Moving on. July was hot and uncomfortable, and became September (August happened but was not particularly notable) and then we had September birthdays, diets not really being a thing. Also, my company took over a bigger office space, so I have a corner office at the back, and I love it. It’s wonderful. Oh! August through October was not particularly noteworthy because I was working on a special project that I didn’t really want to do so I spent a lot of time trying to get everything done with the special project and my existing responsibilities without, you know, crashing and burning professionally… and so diet/exercise were significantly downgraded in importance. I was supposed to start again after it was done, so I joined a gym near the office so I can just go downtown, work out, shower at the gym or use the showers in our building, and then go straight to work, or go after work. I found going after work problematic because I was getting home so late, but going in the morning was problematic from having to get up so early.
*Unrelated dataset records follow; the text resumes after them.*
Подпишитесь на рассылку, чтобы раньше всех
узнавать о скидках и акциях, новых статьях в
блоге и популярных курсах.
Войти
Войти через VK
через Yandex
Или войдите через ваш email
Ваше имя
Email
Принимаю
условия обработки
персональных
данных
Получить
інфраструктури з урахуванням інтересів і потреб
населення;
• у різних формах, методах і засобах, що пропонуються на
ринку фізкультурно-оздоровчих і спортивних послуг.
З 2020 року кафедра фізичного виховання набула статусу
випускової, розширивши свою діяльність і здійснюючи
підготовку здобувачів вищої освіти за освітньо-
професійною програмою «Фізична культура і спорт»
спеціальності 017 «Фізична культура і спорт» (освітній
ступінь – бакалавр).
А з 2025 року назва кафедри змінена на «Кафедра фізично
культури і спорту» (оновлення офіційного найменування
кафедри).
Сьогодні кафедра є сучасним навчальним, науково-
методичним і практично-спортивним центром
Anyway. Competed in office Halloween contest, did not win but got an honourable mention for the scary makeup job. Spent Halloween evening eating candy and watching The Crow, Mr. Grumpiface’s Halloween movie pick, and then The Craft, which I wanted to watch. It was fun. November happened and DUDE, I WAS FRONT AND CENTER AT THE HEADSTONES CONCERT AND HUGH DILLON WAS RIGHT IN FRONT OF ME AND KEPT LEANING OVER ME THE WHOLE CONCERT, IT WAS THE BEST THING EVERRRRRRRRRRRRRRRR! And ever since then, I have reinvigorated my fangirlling on Hugh Dillon by watching X Company, which is a very good show about Canadian spies in WWII, and rewatching Flashpoint again because he’s soooooooooooo amaaaaaaaazzing!!!!
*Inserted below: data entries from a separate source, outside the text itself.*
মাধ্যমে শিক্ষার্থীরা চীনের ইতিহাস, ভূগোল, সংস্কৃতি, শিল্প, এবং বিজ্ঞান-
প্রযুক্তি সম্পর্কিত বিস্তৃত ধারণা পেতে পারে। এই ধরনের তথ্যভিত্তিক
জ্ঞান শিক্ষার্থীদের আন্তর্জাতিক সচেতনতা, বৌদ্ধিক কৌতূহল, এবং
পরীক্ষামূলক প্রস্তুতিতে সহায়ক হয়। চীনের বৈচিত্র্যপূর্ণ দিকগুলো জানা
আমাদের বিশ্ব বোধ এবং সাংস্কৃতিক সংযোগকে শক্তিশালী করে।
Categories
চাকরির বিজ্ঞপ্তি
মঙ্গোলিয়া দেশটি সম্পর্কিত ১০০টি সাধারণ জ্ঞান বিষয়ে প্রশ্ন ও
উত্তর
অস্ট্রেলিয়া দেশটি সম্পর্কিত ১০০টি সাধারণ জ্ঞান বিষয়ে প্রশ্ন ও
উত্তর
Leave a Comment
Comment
And then the office Christmas party was the end of November, and it was fun (the next day was decidedly not) and then I had a week of holidays before Christmas, and I got my first ever breast exam, when my doctor told me I had a lump on my breast and it scared the shit out of me for the remainder of the holidays until I could get in to get an ultrasound on it. It’s literally nothing. It’s just normal breast tissue. Thanks, doc. But I met Mr. Grumpiface’s boss and colleagues and am confident in saying that they like me better than him. Had Christmas, it was nice, but my brother couldn’t make it down and that was less nice, but the Grumpiface family – sans Monsieur Grumpiface the Younger, since he ended up stuck in the hell-hole that is Calgary for Christmas day because of vehicle issues and the lunacy of being in Calgary to begin with – came out for Christmas dinner since we always make too much food so that we can have leftovers.
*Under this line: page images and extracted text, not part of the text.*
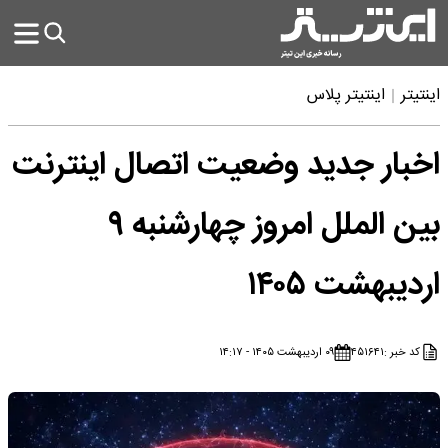
اینتیتر
اینتیتر پلاس
اخبار جدید وضعیت اتصال اینترنت
بین الملل امروز چهارشنبه ۹
اردیبهشت ۱۴۰۵
کد خبر :
۴۵۱۶۴۱
۰۹ اردیبهشت ۱۴۰۵ - ۱۴:۱۷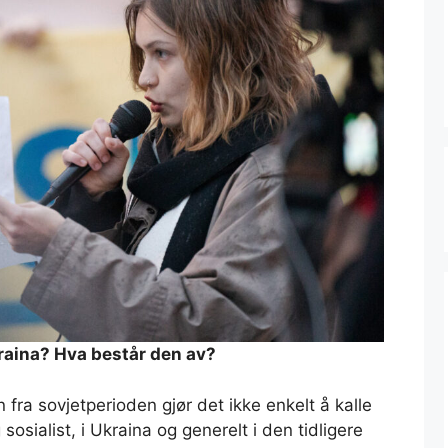
raina? Hva består den av?
fra sovjetperioden gjør det ikke enkelt å kalle
 sosialist, i Ukraina og generelt i den tidligere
So then New Years, we went to a friend’s place and had champagne at midnight and had a good time with our friends that we don’t see enough. Then the new year started and we started to cut back on sugar and salt, and try to eat healthy. I was reminded of how important this was because in one week, I had 3 different people ask me if I was pregnant, and by the third one I was like “NO! Jesus Fuck, I just got fat, okay?” In case you’re wondering, this is not an appropriate thing to ask someone, especially if they are a) sensitive about their weight b) not sure if they even want kids because kids are gross and c) not enthusiastic about having their personal worth diminished to being an incubator. Oh, and d) it’s none of your fucking business, unless you want people to ask you about your reproductive organs. One of the askers knew I was going for an ultrasound so I can kind of forgive that, but honestly. Not cool, bro. Anyway, then Mr. Grumpiface’s birthday happened so we ate junk food all weekend again and are starting from scratch… again.